Work instructions: Write out each line from the data below that includes the word "Technician".
-- Opening Marker --
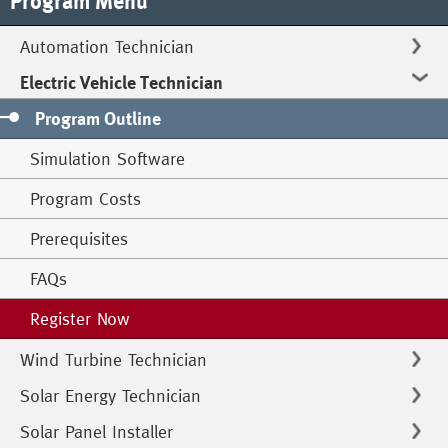
Program Menu
Automation Technician
Electric Vehicle Technician
Program Outline
Simulation Software
Program Costs
Prerequisites
FAQs
Register Now
Wind Turbine Technician
Solar Energy Technician
Solar Panel Installer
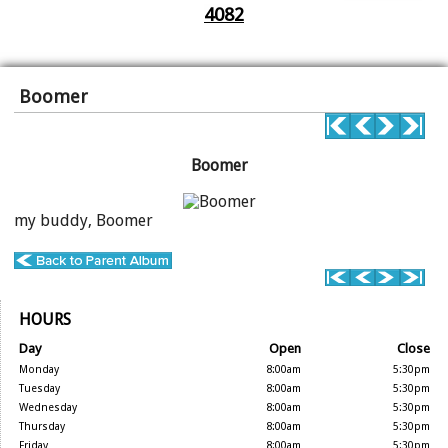
4082
Boomer
Boomer
my buddy, Boomer
HOURS
Day
Open
Close
Monday
8:00am
5:30pm
Tuesday
8:00am
5:30pm
Wednesday
8:00am
5:30pm
Thursday
8:00am
5:30pm
Friday
8:00am
5:30pm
-- Closing Marker --
Solved exercise:
Automation Technician
Electric Vehicle Technician
Wind Turbine Technician
Solar Energy Technician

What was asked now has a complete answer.